## Records from a collection
════════
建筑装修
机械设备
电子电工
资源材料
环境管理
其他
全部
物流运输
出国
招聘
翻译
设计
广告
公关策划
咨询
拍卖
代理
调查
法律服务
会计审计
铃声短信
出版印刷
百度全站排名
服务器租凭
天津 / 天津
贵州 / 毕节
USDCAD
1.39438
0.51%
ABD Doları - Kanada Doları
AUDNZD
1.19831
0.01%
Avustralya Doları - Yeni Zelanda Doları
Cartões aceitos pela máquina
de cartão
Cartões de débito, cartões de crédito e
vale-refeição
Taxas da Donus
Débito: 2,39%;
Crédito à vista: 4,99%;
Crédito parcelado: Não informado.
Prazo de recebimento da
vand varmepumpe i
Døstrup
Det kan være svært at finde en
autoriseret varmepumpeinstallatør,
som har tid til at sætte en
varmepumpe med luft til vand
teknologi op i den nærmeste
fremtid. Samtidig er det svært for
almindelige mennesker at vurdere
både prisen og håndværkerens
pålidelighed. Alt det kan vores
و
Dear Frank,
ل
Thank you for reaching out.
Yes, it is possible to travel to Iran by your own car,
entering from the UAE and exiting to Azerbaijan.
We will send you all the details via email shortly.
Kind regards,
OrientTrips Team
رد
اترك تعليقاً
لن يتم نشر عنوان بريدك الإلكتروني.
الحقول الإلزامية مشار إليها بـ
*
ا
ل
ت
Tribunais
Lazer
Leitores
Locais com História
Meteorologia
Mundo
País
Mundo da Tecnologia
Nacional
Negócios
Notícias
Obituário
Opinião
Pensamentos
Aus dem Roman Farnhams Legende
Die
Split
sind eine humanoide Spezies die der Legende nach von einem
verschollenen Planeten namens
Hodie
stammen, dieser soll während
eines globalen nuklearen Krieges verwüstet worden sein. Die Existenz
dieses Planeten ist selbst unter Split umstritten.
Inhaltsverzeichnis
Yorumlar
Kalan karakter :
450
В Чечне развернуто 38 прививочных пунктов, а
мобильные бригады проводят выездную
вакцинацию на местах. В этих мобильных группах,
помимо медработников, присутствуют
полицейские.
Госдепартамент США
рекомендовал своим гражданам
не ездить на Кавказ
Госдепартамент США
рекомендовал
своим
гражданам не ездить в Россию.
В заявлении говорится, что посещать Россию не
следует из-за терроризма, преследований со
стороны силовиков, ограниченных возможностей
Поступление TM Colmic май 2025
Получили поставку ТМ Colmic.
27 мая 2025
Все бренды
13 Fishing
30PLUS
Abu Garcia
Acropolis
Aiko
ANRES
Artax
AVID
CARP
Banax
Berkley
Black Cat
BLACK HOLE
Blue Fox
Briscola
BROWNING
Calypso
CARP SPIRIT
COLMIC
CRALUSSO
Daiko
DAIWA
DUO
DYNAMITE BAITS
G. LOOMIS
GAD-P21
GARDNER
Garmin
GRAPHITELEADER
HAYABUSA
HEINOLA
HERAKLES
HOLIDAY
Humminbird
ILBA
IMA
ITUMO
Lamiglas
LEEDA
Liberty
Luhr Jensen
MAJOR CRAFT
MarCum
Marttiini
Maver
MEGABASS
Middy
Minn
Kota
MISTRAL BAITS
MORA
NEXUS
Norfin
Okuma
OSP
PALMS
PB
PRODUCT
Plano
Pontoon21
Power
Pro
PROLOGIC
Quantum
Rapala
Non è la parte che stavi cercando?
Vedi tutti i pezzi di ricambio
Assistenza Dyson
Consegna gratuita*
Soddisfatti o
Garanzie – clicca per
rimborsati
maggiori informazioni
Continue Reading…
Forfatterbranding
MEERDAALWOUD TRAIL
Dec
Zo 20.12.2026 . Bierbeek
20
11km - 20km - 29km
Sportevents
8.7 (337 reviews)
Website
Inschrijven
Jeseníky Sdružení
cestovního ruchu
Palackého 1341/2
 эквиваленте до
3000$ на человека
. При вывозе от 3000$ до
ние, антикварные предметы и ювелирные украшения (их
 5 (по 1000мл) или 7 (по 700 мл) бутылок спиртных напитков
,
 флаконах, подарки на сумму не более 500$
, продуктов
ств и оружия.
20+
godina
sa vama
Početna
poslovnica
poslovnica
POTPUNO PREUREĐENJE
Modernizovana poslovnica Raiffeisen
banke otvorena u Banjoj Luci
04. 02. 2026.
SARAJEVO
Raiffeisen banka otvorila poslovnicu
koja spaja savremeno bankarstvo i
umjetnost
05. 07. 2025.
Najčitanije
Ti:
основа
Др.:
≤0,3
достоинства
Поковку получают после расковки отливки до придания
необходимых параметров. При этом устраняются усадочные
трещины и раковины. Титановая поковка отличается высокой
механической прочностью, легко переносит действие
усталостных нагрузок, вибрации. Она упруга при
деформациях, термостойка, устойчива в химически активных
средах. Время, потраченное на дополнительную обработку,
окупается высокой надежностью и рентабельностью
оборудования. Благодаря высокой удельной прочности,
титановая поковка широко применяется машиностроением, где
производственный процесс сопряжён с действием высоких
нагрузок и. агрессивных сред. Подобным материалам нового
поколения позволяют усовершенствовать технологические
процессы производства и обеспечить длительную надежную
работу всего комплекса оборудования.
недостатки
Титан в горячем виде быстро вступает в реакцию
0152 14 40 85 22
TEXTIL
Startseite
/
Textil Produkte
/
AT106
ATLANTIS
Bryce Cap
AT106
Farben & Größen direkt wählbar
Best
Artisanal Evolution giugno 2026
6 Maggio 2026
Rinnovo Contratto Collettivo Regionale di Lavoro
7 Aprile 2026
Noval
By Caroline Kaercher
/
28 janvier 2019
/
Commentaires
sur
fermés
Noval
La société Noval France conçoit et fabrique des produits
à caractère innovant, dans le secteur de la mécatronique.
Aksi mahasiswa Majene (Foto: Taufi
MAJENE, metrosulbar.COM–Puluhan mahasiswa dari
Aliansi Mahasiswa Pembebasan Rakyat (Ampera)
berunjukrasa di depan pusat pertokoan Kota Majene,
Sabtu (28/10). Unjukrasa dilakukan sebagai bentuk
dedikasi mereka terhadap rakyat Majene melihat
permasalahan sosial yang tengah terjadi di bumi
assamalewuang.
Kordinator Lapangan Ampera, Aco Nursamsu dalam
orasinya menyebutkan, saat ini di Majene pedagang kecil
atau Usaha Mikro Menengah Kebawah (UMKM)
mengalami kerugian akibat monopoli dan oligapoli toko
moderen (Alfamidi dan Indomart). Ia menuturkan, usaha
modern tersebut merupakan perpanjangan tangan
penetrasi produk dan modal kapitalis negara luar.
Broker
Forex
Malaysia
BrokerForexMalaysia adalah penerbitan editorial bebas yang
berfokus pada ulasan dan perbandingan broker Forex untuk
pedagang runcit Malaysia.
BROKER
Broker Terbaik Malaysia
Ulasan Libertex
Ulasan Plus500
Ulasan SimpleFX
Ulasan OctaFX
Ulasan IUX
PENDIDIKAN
════════
## EXERCISE DESCRIPTION
What you return should consist solely of the lines from the one containing "pedagang runcit Malaysia." through the end of the entries above, reproduced exactly.

## SOLVED PROBLEM
pedagang runcit Malaysia.
BROKER
Broker Terbaik Malaysia
Ulasan Libertex
Ulasan Plus500
Ulasan SimpleFX
Ulasan OctaFX
Ulasan IUX
PENDIDIKAN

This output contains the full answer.